The assessment says the economic effects of climate change could shrink the Gross Domestic Product (GDP) by as much as 10 percent by the end of the century as the nation is saddled with hundreds of billions dollars in climate change costs. With sea levels rising by feet rather than inches, more than $500 billion worth of coastal property could be lost by the year 2100 along with resulting losses in tourism and recreation.
In a sign of how little heed it is paying to the dire warnings, the Trump Administration dumped the report on Black Friday in the midst of a four-day Thanksgiving holiday weekend in the hope that fewer people would notice.
“I don’t believe it,” President Donald Trump said of the report.
The Republican Party is largely united behind Trump’s belief that while climate change might be happening, nobody knows precisely why and that the dire warnings are either greatly exaggerated or completely untrue.
The report, which was created by NOAA with inputs from NASA and 11 other federal agencies, emphatically rejects this view.
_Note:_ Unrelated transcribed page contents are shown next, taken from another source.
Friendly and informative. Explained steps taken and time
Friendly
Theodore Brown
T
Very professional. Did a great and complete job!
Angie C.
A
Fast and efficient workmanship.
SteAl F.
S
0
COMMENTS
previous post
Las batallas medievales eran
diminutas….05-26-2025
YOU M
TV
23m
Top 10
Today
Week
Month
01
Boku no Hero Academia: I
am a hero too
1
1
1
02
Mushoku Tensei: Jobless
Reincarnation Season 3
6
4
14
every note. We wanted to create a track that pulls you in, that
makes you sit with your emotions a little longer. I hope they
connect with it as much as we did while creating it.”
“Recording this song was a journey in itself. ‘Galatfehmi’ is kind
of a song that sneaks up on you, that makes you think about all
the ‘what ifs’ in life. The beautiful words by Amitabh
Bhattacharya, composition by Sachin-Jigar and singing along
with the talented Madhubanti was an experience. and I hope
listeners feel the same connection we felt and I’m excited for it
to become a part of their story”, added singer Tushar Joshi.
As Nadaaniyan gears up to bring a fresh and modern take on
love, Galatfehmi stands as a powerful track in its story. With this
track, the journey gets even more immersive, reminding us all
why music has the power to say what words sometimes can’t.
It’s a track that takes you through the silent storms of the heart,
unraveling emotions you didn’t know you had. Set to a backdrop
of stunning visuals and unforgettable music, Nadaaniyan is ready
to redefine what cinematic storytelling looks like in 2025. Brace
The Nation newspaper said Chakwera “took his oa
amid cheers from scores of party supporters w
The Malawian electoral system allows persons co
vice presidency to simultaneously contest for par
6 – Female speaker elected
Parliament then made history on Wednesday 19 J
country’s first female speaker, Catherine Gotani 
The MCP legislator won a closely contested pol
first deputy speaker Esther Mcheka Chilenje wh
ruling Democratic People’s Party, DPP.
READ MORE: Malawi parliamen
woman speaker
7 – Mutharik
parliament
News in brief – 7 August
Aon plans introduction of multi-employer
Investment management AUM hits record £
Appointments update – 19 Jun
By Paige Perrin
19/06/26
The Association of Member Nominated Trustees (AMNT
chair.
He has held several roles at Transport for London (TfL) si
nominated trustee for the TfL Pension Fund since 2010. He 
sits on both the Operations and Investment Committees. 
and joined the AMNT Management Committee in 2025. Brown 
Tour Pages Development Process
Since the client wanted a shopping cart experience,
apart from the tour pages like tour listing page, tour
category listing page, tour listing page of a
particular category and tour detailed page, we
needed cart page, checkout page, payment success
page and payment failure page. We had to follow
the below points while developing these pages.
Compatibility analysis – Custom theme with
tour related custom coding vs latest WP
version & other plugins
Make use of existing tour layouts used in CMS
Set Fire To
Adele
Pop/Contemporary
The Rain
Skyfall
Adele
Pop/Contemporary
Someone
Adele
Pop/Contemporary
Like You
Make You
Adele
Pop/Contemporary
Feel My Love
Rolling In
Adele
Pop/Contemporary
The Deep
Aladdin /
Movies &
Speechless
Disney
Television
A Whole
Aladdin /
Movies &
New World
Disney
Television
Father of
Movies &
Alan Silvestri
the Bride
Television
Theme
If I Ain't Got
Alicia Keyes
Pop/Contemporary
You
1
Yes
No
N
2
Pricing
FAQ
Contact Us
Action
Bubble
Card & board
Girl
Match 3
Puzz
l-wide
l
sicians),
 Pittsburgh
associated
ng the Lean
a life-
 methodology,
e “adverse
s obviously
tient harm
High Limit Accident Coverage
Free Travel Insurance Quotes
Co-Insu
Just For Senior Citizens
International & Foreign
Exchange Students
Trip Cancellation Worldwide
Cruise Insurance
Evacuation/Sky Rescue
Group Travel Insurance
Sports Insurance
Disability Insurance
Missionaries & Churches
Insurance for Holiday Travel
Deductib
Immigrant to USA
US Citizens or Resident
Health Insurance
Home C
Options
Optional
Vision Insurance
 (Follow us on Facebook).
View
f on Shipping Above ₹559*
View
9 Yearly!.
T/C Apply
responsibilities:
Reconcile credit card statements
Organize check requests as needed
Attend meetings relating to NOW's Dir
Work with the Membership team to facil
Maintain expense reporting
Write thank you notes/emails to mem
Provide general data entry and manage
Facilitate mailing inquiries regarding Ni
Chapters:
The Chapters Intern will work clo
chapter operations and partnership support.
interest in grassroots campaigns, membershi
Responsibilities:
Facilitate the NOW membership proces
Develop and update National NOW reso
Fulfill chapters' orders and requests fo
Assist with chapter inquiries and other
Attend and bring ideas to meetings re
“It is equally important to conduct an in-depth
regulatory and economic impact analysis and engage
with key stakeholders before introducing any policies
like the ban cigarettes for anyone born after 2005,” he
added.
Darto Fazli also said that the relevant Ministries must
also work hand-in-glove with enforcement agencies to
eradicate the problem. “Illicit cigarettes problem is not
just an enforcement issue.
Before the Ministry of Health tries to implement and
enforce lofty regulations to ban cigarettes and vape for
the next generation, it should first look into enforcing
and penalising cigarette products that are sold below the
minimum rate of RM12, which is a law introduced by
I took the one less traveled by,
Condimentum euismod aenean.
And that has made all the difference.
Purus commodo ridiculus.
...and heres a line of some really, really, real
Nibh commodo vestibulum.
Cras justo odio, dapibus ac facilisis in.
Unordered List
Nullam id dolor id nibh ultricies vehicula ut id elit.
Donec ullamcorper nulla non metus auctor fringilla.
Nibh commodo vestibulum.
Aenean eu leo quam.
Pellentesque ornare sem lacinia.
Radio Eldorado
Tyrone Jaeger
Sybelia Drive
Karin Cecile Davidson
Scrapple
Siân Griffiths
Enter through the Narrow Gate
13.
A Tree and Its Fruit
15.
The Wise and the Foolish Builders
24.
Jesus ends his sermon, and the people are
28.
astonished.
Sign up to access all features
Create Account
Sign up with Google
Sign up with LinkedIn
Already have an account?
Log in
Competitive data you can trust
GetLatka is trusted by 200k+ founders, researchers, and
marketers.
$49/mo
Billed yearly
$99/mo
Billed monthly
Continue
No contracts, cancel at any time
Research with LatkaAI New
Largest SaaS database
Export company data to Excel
“[The report] concludes that the evidence of human-caused climate change is overwhelming and continues to strengthen, that the impacts of climate change are intensifying across the country, and that climate-related threats to Americans’ physical, social, and economic well-being are rising,” the assessment stated. “These impacts are projected to intensify—but how much they intensify will depend on actions taken to reduce global greenhouse gas emissions and to adapt to the risks from climate change now and in the coming decades.”
The climate examined a variety of different scenarios for climate change in the decades ahead.
Democrats, who are set to take control of the House of Representatives in January, are already using the report to renews calls for urgent on climate change. Those efforts are being resisted by the president and members of the Republican-controlled Senate, signalling that nothing will be done for at least the next two years.